One suggestion I’d have for improving Flux here is to break up the batch among threads, and have each thread evaluate its chunk, rather than threading just the BLAS operations, but it’d take some work to really optimize memory bandwidth.
In this example though, simple doing the tanhes in parallel will help.

torch’s 262 microseconds for the batch of 1000 is impressive.

I really want to know how they do that.
And in the meantime my colleagues keep saying that Python >> Julia

Is it possible that torch use your igpu ?

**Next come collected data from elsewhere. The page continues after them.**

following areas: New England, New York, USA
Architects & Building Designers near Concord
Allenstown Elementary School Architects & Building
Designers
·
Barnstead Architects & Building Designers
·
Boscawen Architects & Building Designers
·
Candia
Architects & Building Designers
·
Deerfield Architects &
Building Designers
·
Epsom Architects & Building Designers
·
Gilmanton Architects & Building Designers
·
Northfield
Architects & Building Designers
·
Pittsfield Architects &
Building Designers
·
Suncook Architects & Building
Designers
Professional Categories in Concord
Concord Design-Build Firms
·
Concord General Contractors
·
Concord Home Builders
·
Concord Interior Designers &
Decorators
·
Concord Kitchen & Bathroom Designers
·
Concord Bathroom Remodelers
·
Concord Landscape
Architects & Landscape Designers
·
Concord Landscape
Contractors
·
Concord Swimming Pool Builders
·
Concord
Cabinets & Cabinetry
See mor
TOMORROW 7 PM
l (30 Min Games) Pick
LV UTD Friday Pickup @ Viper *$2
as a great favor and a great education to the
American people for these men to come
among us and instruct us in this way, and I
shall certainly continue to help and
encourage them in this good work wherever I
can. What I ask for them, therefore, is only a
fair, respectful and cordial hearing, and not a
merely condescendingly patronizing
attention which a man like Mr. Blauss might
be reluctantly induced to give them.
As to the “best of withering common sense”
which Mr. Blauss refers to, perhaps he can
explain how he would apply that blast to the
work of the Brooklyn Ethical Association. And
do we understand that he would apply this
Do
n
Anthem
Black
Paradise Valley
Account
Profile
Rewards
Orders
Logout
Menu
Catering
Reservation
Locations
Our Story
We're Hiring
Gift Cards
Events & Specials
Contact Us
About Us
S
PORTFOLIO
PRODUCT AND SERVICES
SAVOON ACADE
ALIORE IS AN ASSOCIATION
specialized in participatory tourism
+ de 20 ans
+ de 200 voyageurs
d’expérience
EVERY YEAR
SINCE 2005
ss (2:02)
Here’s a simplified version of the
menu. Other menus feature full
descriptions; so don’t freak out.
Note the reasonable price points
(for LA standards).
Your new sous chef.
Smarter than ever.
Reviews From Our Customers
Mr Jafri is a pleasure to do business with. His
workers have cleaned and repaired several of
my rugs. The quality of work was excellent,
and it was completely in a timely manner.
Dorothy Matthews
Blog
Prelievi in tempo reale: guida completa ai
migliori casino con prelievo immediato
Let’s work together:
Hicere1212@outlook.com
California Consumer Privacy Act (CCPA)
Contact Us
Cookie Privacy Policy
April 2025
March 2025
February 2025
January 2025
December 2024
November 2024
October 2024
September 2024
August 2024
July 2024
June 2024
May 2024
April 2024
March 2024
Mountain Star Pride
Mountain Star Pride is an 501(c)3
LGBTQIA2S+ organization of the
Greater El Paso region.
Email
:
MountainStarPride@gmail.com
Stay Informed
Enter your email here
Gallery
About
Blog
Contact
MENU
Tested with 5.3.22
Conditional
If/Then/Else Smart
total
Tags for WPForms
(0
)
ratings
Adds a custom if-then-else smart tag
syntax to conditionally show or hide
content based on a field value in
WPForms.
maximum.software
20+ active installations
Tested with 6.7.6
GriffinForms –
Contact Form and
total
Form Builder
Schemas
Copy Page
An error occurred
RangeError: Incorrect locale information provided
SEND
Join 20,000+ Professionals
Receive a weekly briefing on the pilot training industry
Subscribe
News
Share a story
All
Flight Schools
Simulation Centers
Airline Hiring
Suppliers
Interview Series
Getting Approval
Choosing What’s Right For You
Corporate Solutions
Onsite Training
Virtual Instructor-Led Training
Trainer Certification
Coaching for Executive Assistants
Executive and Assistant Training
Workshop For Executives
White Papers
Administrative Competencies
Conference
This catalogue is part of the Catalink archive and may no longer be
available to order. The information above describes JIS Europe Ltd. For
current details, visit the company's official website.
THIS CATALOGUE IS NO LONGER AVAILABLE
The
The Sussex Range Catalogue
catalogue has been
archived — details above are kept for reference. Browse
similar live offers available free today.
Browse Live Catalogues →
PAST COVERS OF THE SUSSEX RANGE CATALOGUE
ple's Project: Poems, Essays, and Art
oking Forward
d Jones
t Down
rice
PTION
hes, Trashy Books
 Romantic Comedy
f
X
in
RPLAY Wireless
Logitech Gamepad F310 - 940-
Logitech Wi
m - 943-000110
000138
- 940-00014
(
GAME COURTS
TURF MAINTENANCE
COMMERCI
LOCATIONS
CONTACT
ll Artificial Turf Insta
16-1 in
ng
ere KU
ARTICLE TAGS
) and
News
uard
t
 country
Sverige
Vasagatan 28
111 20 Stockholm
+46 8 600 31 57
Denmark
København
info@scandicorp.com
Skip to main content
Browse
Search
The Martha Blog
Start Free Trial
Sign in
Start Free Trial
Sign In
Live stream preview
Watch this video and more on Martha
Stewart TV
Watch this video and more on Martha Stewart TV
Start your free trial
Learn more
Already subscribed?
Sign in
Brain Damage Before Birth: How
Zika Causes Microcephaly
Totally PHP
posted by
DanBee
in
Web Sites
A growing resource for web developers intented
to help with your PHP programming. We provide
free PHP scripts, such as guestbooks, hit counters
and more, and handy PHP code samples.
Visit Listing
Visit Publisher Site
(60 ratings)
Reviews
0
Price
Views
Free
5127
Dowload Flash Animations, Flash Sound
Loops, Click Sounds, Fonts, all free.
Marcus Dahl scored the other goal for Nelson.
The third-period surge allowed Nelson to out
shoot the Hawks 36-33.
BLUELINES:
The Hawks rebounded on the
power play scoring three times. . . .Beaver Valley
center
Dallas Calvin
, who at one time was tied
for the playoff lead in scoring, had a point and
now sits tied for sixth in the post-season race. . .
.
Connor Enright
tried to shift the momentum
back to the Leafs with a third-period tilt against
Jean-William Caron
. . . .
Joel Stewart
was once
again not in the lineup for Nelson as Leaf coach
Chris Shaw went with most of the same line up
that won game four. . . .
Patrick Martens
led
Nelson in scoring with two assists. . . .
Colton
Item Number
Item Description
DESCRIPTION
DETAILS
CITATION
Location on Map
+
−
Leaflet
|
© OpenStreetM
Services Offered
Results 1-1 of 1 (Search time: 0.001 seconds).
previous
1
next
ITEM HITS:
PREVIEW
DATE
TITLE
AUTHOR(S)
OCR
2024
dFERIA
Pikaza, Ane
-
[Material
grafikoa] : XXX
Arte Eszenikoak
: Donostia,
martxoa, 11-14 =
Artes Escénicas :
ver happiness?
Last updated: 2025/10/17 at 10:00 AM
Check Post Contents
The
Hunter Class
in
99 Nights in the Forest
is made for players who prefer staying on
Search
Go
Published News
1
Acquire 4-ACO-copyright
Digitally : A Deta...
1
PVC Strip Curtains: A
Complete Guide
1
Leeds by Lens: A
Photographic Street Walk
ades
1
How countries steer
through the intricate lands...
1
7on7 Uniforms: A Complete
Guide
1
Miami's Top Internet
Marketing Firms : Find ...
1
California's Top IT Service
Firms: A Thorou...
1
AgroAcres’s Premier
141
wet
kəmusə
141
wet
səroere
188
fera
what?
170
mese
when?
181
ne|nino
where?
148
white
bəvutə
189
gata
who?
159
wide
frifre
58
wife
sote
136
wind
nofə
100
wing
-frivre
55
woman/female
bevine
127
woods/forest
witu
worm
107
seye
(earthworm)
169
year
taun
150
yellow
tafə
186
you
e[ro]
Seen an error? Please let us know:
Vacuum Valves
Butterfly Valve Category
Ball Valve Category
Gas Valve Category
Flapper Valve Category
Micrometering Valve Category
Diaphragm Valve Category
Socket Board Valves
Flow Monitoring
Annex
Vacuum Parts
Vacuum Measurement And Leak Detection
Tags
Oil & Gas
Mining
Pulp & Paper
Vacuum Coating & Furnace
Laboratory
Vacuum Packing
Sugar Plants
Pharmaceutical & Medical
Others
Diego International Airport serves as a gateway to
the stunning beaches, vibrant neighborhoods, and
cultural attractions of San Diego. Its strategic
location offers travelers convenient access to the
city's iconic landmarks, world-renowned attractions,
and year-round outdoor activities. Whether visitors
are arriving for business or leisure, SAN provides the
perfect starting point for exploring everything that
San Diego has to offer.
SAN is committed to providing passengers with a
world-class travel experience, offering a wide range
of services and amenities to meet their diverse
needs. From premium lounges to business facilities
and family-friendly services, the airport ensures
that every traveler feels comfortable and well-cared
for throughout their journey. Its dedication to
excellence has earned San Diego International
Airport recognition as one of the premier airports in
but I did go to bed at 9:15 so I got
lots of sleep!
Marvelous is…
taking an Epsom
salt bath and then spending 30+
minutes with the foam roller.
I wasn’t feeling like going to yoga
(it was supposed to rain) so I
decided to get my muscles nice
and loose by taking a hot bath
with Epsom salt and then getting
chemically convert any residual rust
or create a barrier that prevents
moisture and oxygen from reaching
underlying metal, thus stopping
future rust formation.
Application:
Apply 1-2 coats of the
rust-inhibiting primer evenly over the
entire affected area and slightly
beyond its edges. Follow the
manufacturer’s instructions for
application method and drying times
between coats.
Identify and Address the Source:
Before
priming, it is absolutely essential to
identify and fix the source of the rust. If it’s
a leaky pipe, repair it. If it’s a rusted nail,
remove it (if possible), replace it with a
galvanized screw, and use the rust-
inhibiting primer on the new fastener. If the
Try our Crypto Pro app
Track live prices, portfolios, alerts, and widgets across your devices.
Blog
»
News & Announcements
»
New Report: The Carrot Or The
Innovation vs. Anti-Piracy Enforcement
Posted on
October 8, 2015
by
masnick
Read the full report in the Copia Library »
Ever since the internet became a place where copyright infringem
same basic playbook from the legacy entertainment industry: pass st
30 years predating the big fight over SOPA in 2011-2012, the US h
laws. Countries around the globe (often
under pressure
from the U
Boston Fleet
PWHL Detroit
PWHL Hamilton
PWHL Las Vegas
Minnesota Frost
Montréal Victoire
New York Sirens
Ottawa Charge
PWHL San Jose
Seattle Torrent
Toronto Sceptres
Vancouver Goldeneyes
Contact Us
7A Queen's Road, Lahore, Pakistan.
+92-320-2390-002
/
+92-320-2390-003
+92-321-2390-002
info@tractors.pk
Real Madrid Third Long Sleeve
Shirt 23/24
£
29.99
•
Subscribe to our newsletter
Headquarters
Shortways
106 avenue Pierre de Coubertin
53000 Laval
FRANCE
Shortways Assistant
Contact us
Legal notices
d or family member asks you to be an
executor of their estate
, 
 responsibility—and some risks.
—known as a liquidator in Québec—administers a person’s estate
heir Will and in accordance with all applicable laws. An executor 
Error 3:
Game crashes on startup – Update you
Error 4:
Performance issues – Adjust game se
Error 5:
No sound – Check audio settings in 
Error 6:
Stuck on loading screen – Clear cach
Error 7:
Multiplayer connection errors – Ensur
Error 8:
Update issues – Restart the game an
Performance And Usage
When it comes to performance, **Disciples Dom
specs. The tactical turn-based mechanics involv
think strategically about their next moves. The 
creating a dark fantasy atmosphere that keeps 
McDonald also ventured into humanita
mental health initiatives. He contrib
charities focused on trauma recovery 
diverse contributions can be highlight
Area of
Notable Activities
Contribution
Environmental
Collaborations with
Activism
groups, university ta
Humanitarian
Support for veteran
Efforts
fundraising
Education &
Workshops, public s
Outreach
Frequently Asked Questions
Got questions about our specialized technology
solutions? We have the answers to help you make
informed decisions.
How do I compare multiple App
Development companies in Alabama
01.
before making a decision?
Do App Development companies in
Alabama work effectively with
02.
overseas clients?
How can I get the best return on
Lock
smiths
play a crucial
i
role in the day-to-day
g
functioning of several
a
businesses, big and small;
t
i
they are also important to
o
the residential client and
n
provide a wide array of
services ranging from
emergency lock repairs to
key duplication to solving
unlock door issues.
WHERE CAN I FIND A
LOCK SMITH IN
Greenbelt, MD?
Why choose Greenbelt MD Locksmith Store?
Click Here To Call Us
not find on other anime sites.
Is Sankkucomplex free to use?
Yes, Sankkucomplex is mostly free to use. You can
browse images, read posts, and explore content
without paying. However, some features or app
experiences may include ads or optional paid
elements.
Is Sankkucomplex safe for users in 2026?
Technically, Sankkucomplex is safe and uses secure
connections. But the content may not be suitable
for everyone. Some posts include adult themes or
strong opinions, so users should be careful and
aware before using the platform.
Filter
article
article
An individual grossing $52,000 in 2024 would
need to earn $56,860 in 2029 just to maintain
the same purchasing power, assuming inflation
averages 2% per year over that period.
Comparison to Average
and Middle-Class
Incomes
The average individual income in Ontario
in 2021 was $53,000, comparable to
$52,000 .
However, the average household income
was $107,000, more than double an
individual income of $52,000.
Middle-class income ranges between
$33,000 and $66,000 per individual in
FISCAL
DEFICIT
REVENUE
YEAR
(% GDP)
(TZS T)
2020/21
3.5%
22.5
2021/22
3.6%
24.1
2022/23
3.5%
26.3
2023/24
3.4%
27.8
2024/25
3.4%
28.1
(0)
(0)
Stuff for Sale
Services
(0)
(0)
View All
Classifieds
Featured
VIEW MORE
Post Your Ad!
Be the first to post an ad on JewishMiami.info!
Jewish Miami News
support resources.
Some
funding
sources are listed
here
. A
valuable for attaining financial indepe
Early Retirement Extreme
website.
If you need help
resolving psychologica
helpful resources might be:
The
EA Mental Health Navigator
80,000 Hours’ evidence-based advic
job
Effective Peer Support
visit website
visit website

It would be really surprising since my computer doesn’t have one. (And the Cuda drivers prevent my from using Torch.jl)

That is a strong argument indeed
Although you mention a laptop, so I guess that you do have a gpu of some sort (AMD discrete card ?). I don’t know nothing about torch but if they have an OpenCL backend they could use any GPU vendor (provided that the driver are properly installed).